Transcribed page contents
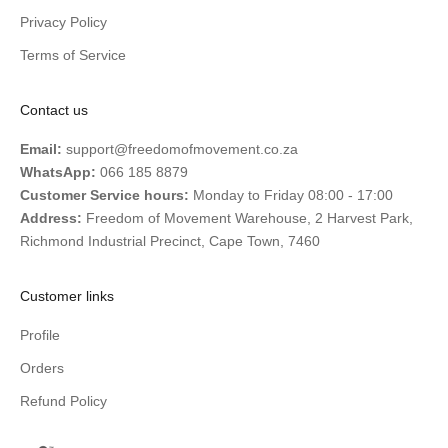
Privacy Policy
Terms of Service
Contact us
Email:
support@freedomofmovement.co.za
WhatsApp:
066 185 8879
Customer Service hours:
Monday to Friday 08:00 - 17:00
Address:
Freedom of Movement Warehouse, 2 Harvest Park,
Richmond Industrial Precinct, Cape Town, 7460
Customer links
Profile
Orders
Refund Policy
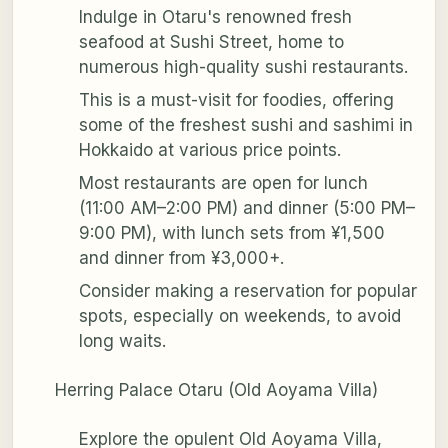
Indulge in Otaru's renowned fresh
seafood at Sushi Street, home to
numerous high-quality sushi restaurants.
This is a must-visit for foodies, offering
some of the freshest sushi and sashimi in
Hokkaido at various price points.
Most restaurants are open for lunch
(11:00 AM–2:00 PM) and dinner (5:00 PM–
9:00 PM), with lunch sets from ¥1,500
and dinner from ¥3,000+.
Consider making a reservation for popular
spots, especially on weekends, to avoid
long waits.
Herring Palace Otaru (Old Aoyama Villa)
Explore the opulent Old Aoyama Villa,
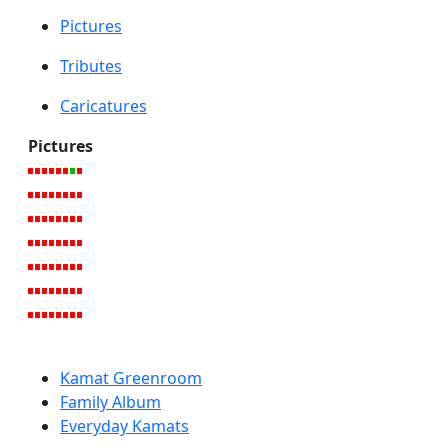
Pictures
Tributes
Caricatures
Pictures
Kamat Greenroom
Family Album
Everyday Kamats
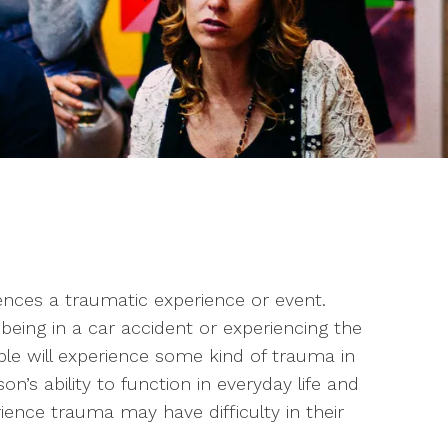
ces a traumatic experience or event.
being in a car accident or experiencing the
le will experience some kind of trauma in
on’s ability to function in everyday life and
ence trauma may have difficulty in their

EXERCISE: Output should consist of the lines above from the one with "Customer links" down to the one with "spots, especially on weekends, to avoid", exact and without pictures.

ANSWER BELOW:
Customer links
Profile
Orders
Refund Policy
Indulge in Otaru's renowned fresh
seafood at Sushi Street, home to
numerous high-quality sushi restaurants.
This is a must-visit for foodies, offering
some of the freshest sushi and sashimi in
Hokkaido at various price points.
Most restaurants are open for lunch
(11:00 AM–2:00 PM) and dinner (5:00 PM–
9:00 PM), with lunch sets from ¥1,500
and dinner from ¥3,000+.
Consider making a reservation for popular
spots, especially on weekends, to avoid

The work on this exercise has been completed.